We examined gene markers of prostate lineage, epithelial, mesenchymal, and stem cell fates, and cellular proliferation (Fig. 2A). Epithelial markers were abundantly expressed [>10 reads per million (rpm)] by nearly all CTCs analyzed (92%), whereas mesenchymal genes were not up-regulated compared with primary tumors or prostate cancer–derived cell lines. Among robustly expressed transcripts were putative stem cell markers (12), including ALDH7A1, CD44, and KLF4, present in 60% of CTCs. In addition, 47% of CTCs expressed markers of cell proliferation. We performed differential gene expression analysis to identify genes that are up-regulated in prostate CTCs compared with primary tumor samples. A total of 711 genes were highly expressed in CTCs compared with primary tumors; the most enriched were (i) the molecular chaperone HSP90AA1, which regulates the activation and stability of AR, among other functions (13), and (ii) the noncoding RNA transcript MALAT1, which has been implicated in alternative mRNA splicing and transcriptional control of gene expression (14) (Fig. 2B, fig. S4A, and table S3) [false discovery rate (FDR) < 0.1, and fold change > 2]. We used the Pathway Interaction Database (PID) (15) to identify key molecular pathways up-regulated in CTCs versus primary tumors, as well as those up-regulated in metastatic versus primary prostate tumors, on the basis of analyses of previously published data sets (11) (Fig. 2C, fig. S5, and table S4). In total, 21 pathways were specifically enriched in prostate CTCs, with the majority implicated in growth factor, cell adhesion, and hormone signaling (Fig. 2D and fig. S5).

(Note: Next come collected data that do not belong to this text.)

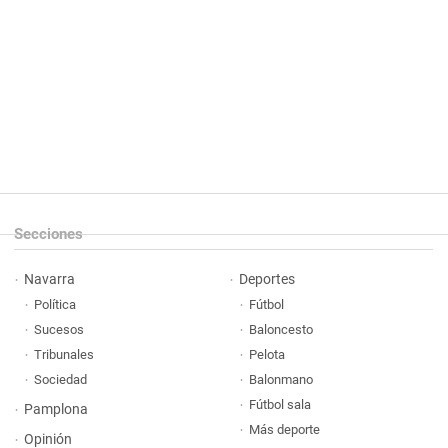
Secciones
Navarra
Deportes
Política
Fútbol
Sucesos
Baloncesto
Tribunales
Pelota
Sociedad
Balonmano
Fútbol sala
Pamplona
Más deporte
Opinión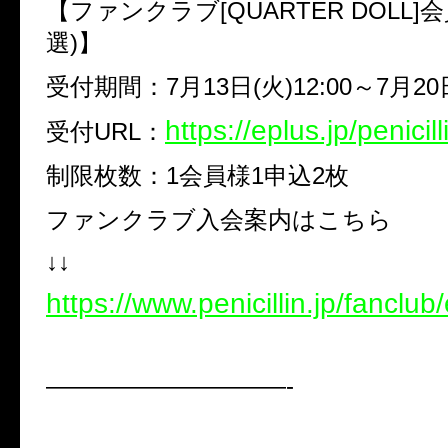
【ファンクラブ
[QUARTER DOLL]
会
選
)
】
受付期間：
7
月
13
日
(
火
)12:00
～
7
月
20
https://eplus.jp/penici
受付
URL
：
制限枚数：
1
会員様
1
申込
2
枚
ファンクラブ入会案内はこちら
↓↓
https://www.penicillin.jp/fanclub
——————————-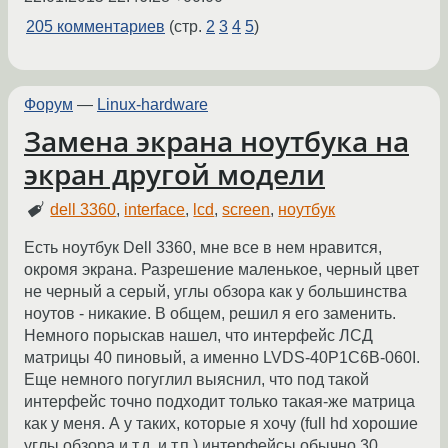
205 комментариев
(стр.
2
3
4
5
)
Форум
—
Linux-hardware
Замена экрана ноутбука на
экран другой модели
dell 3360
,
interface
,
lcd
,
screen
,
ноутбук
Есть ноутбук Dell 3360, мне все в нем нравится,
окромя экрана. Разрешение маленькое, черный цвет
не черный а серый, углы обзора как у большинства
ноутов - никакие. В общем, решил я его заменить.
Немного порыскав нашел, что интерфейс ЛСД
матрицы 40 пиновый, а именно LVDS-40P1C6B-060I.
Еще немного погуглил выяснил, что под такой
интерфейс точно подходит только такая-же матрица
как у меня. А у таких, которые я хочу (full hd хорошие
углы обзора и т.д. и т.п.) интерфейсы обычно 30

Fig. 2 Gene signatures and signaling pathways in prostate CTCs.

(A) High-resolution heat map showing expression of selected gene panels in single prostate CTCs, primary tumor samples, and prostate cancer cell lines. GS, Gleason score; VCaP, a PSA-producing cell line; LNCaP.R, LNCaP cells treated with R1881; LNCaP.D, LNCaP cells treated with dimethyl sulfoxide as a vehicle control. (B) Genes differentially expressed by prostate CTCs and primary prostate tumors (FDR < 0.1, and fold change > 2). (C) PID molecular pathways (15) enriched in CTCs compared with primary tumors and in metastases compared with primary tumors (based on analysis of multiple data sets; see fig. S5 and table S4). (D) Signaling pathways enriched in prostate CTCs. Molecular pathways from the PID up-regulated in CTCs versus primary tumors (excluding those enriched in metastases compared with primary tumors), organized by PID categorization (15) (fig. S5). Abbreviations (other than proteins, clockwise from top): HDAC, histone deacetylase; AJ, adherens junction; IL2 and IL3, interleukins; ERBB1, epidermal growth factor receptor B1; TGFBR, transforming growth factor-β receptor.

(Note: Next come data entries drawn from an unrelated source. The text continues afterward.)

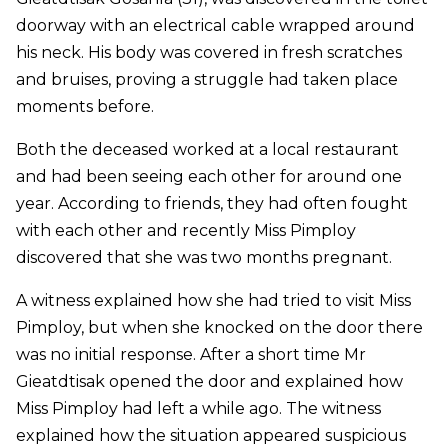
doorway with an electrical cable wrapped around
his neck. His body was covered in fresh scratches
and bruises, proving a struggle had taken place
moments before.
Both the deceased worked at a local restaurant
and had been seeing each other for around one
year. According to friends, they had often fought
with each other and recently Miss Pimploy
discovered that she was two months pregnant.
A witness explained how she had tried to visit Miss
Pimploy, but when she knocked on the door there
was no initial response. After a short time Mr
Gieatdtisak opened the door and explained how
Miss Pimploy had left a while ago. The witness
explained how the situation appeared suspicious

The AR pathway constitutes the primary therapeutic target in prostate cancer, with specific mutations in AR (1, 16) and AR mRNA splice variants (17, 18) implicated in acquired resistance. The AR transcript was expressed (>10 rpm) in 60 out of 77 (78%) CTCs (12 out of 13 patients with prostate cancer). The T877A mutation (Thr877 replaced by Ala) in AR, previously associated with ligand promiscuity and resistance to antiandrogens (1), was identified in five out of nine CTCs from a single (1 out of 13) patient with metastatic CRPC (Fig. 3A and table S5). The F876L mutation (Phe876 replaced by Leu) in the ligand-binding domain, which converts the AR antagonist enzalutamide to a potential AR agonist (19, 20), was not detected in any of the CTCs (<1 out of 32 CTCs with sufficient sequencing reads for mutational analysis). Thus, in our study, point mutations in AR known to be associated with altered signaling were uncommon in patients with CRPC, consistent with other reports (4, 21).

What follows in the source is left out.